Information to date on the safety of SSRIs in pregnancy has been sparse.
But two retrospective studies have concluded there is no evidence SSRI use in pregnancy is associated with a significantly increased risk of birth malformations. This included congenital heart defects, craniosynostosis and omphalocele.
The risk of having an affected child would be less than 1 per cent, the researchers reported.
NICE guidelines on antenatal and postnatal mental health (APMH) issued in February favoured psychotherapies for treatment of depression in pregnant women.

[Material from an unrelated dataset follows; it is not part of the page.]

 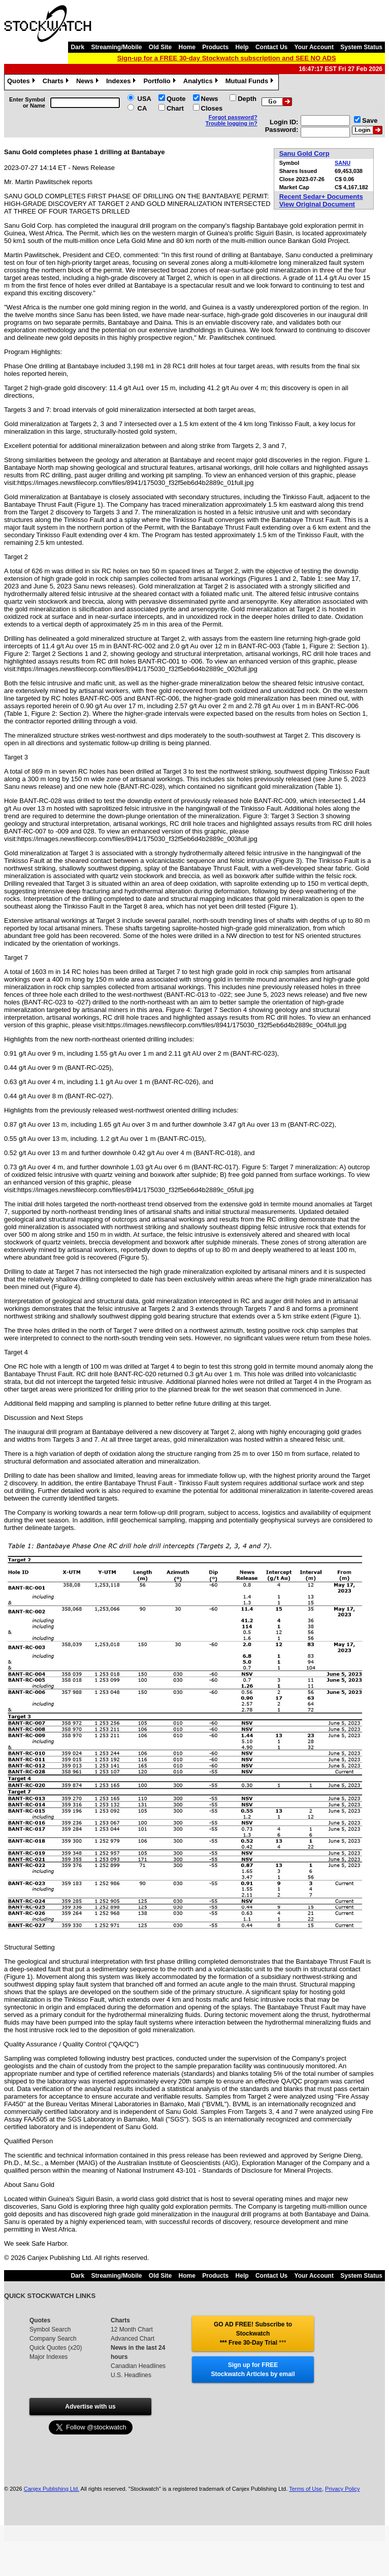 I want to click on Quote, so click(x=176, y=98).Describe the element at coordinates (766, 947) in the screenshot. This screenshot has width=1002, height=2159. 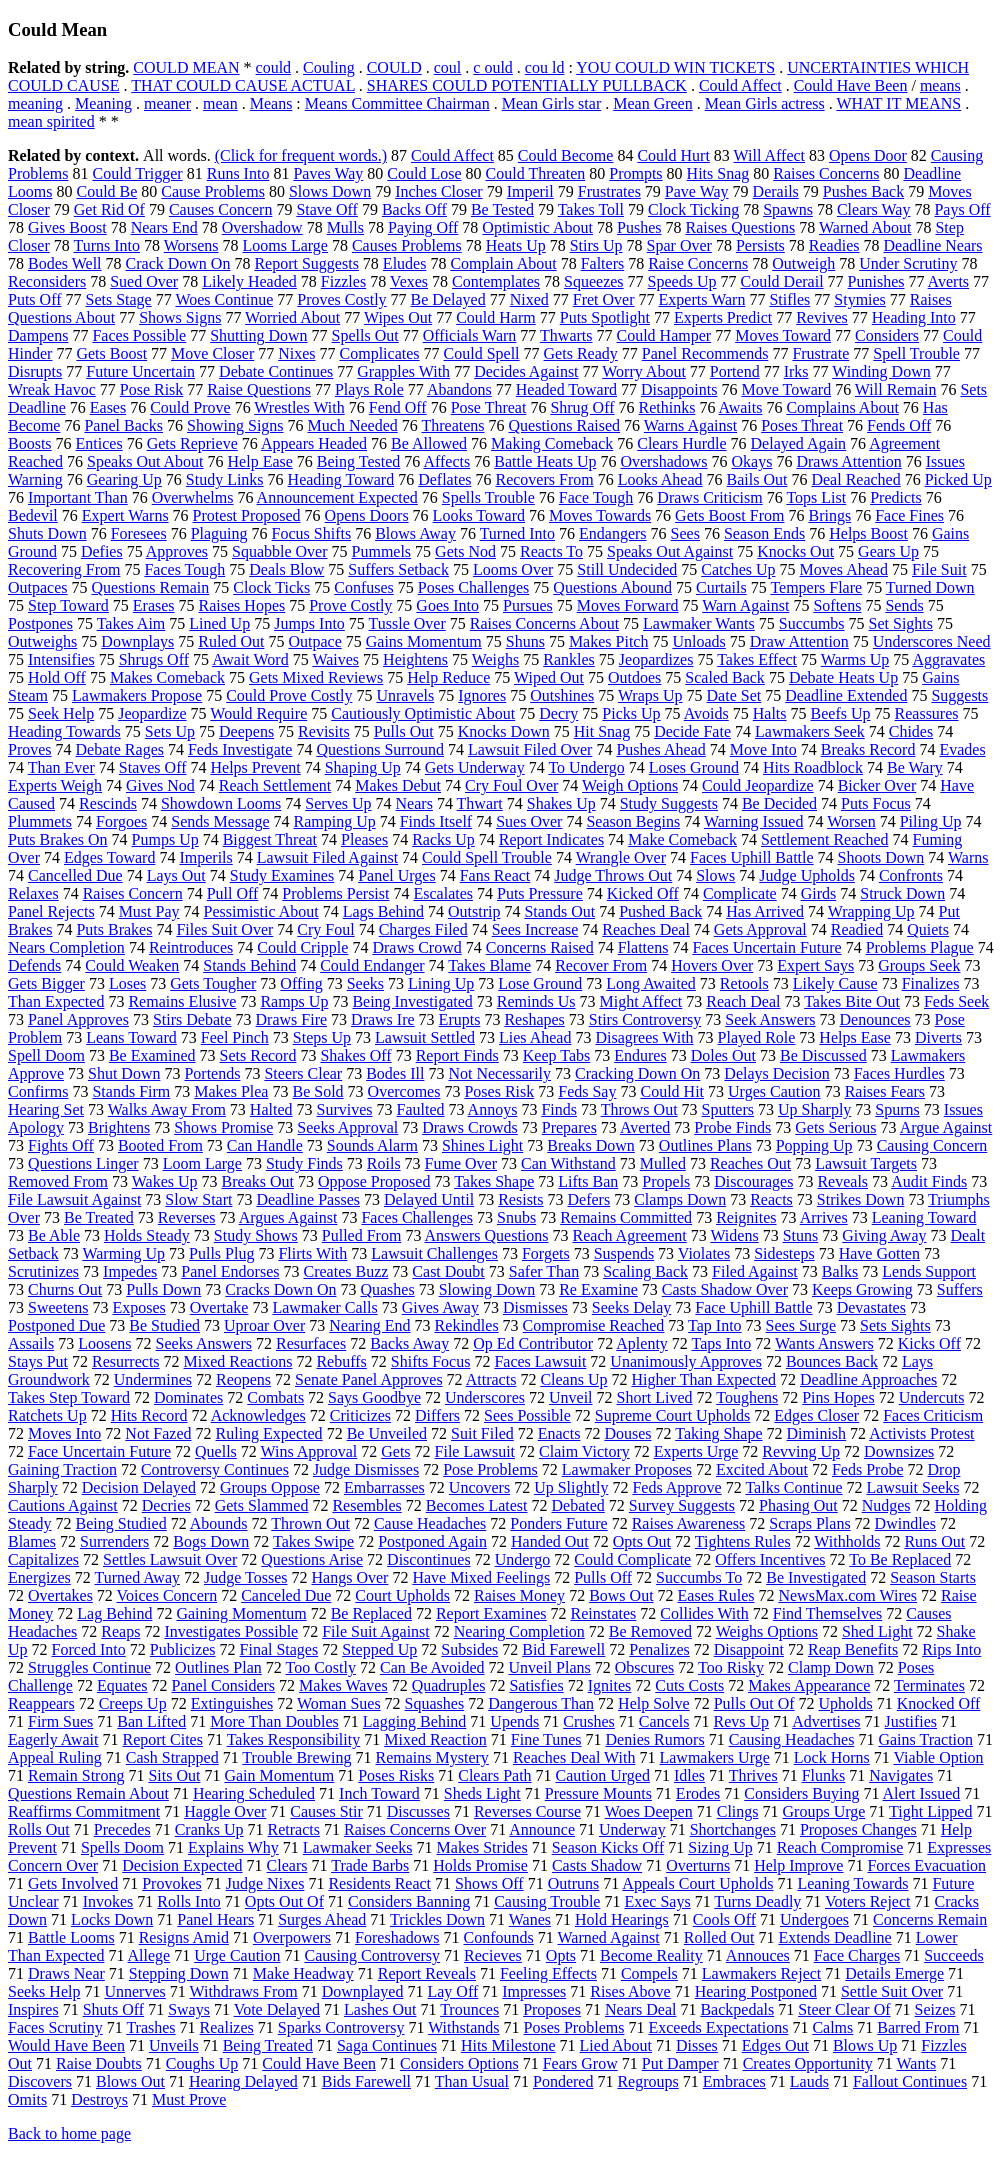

When pharmacotherapy is needed, NICE considered tricyclic antidepressants (TCAs) to have better safety profiles in pregnancy than SSRIs.
Chairman of the guideline development group and North Shields GP Dr Dave Tomson said: 'I'm interested in this research and it will certainly have to be part of a review NICE does of the antenatal and postnatal mental health guideline.
'We know most about TCAs because they've been around for longer, and it was on that basis that we were able to say that evidence suggests TCAs could be safe in pregnancy. We didn't know that about SSRIs.
'It may be that over time we become confident SSRIs are safe.'
NICE is also hoping to develop a system that methodically reviews medication use in pregnancy to inform GPs, added Dr Tomson.
Vice-chairman of the Royal College of Obstetricians and Gynaecologists Professor Shaughn O'Brien said antidepressant use needs most monitoring in the first trimester of pregnancy.